R146: Shooting itself in the foot over nutritional declarations

R146, the new food labelling legislation, now nearly three weeks ‘live’, made some headlines again this week. Top labelling consultants were quoted in several mainstream media that, as it stands, R146’s stringent approach to nutritional labelling and declarations will have the unintended consequence of leaving consumers with even less information on food products.

Nigel SunleyNigel Sunley (right) was quoted as saying that the nutritional aspect of the new food law has “backfired” and that the Department of Health did not think carefully about the “implications of the wording”.

The issue revolves around the nutrition table, a declaration that is only required if a product is making a claim – at odds with this era of information and consumer empowerment.
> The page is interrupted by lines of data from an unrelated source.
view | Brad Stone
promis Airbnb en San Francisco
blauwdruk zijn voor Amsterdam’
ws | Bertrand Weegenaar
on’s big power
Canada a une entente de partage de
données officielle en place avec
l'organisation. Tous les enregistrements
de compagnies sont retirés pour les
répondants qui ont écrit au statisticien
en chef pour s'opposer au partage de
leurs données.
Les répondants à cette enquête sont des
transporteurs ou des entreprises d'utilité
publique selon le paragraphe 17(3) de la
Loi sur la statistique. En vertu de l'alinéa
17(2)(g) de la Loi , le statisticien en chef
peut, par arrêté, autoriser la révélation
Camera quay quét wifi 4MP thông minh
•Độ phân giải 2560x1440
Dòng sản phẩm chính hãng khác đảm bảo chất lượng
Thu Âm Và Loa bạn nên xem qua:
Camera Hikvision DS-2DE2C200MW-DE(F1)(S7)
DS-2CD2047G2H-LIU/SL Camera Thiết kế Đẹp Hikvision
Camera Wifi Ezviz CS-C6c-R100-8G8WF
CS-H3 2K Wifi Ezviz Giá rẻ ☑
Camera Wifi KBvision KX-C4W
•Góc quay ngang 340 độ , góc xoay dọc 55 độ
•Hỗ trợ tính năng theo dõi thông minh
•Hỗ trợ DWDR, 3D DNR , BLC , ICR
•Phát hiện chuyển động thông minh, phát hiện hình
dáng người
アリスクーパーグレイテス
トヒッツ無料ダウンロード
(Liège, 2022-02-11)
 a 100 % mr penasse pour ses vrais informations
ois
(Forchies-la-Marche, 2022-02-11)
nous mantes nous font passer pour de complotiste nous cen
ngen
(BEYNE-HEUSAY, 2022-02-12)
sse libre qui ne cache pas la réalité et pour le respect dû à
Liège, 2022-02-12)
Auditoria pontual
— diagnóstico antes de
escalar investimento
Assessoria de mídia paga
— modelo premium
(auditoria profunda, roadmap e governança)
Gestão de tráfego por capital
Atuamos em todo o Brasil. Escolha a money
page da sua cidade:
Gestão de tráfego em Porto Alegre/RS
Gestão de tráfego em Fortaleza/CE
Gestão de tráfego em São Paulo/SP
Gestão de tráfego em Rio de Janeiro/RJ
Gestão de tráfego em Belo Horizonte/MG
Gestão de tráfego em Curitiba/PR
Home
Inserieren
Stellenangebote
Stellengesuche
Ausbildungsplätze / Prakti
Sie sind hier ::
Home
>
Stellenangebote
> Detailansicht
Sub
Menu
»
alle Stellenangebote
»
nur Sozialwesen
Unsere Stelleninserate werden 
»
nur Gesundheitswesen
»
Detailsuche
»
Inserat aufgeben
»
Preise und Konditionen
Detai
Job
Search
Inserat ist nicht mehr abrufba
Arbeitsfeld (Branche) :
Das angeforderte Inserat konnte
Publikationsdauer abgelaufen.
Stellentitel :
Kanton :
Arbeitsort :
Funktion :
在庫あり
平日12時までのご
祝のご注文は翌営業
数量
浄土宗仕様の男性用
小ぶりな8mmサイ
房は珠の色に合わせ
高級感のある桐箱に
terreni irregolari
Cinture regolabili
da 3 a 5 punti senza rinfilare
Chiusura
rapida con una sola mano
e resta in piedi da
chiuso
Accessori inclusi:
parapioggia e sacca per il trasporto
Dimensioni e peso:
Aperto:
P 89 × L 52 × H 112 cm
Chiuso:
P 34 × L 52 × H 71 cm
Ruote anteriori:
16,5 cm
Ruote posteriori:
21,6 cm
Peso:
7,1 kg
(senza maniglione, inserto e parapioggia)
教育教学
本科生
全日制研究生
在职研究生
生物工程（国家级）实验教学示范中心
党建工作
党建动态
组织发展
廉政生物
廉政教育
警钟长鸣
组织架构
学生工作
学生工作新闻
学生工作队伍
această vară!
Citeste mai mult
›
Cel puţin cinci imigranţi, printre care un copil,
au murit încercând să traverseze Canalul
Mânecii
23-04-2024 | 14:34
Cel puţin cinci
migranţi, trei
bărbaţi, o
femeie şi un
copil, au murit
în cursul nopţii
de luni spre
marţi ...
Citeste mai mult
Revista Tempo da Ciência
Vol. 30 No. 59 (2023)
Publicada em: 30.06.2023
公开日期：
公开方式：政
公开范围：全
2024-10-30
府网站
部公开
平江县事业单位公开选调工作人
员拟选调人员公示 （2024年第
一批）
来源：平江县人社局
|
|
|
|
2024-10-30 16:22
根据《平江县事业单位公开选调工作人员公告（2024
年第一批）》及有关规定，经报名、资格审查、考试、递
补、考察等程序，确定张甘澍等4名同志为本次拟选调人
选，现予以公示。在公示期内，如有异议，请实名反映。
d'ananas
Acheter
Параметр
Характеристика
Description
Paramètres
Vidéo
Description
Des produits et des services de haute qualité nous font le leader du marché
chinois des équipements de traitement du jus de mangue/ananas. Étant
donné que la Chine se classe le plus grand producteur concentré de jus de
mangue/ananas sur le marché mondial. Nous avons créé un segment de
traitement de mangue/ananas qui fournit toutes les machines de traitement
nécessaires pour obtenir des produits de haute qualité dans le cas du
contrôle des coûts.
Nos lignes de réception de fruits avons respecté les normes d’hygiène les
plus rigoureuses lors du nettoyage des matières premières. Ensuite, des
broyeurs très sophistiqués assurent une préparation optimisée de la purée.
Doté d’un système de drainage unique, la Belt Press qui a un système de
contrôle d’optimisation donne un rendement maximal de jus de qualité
That’s one issue, but the crux of the current matter is that the processes legislated to determine and analyse a food’s nutritional content are so “complex and expensive” that Sunley maintains that it’s cheaper and easier for companies not to volunteer any breakdown of nutritional information at all.

As his colleague and compatriot, dietician Jane Badham added: “Companies will withdraw the nutritional information and this hampers consumer nutrition and education.” This, ironically, is the very opposite of what R146 was intended to achieve.

FOODStuff SA got some further comment the duo on this: “This is all about the hassle factor of having to determine nutritional information for voluntary declaration purposes, even though the requirement to determine glycaemic carbohydrate is no longer an issue,” says Sunley.

“It is still a major performance to obtain the voluntary nutritional info, as manufacturers either have to still do analysis or they can use calculated values, but these must, in turn, be based on analysed values for all the individual ingredients which is an administrative nightmare. It is a major hassle for companies, hence many of them are dropping voluntary nutritional information.”

Badham strongly believes that if the Dept of Health really wanted to use the regulations to empower consumers to make healthier choices then it should have made the provision of nutritional information mandatory but have kept it basic and simple.

“Isn’t it interesting that DoH now looking at setting maximum limits on sodium in products but nutritional info is not even available on all food products (unless a claim is made). So much for consumers being able to look at and assess the sodium content of the foods they buy – the cart before the horse yet again!” she exclaims.

Sunley believes that the only way this issue can be resolved is if the DoH’s Directorate of Food Control is prepared to “actually sit down and consult PROPERLY with the people who have to implement the regulations in practice”, something he says that is has shown little or no inclination to do in the past and which has given rise to this conundrum.

“What we really need, as Jane has rightly pointed out, is compulsory nutritional information for all foods but with a much simplified process for obtaining it. We live in hope!” he says.

He adds that as the actual implementation of R146 is ‘hot off the press’, he doesn’t see much likelihood of any significant further changes until such time as Phase 2 comes into existence, at which time, he feels that some other changes to R146 could be introduced.

The DoH has as yet made no apparent public comment on these issues.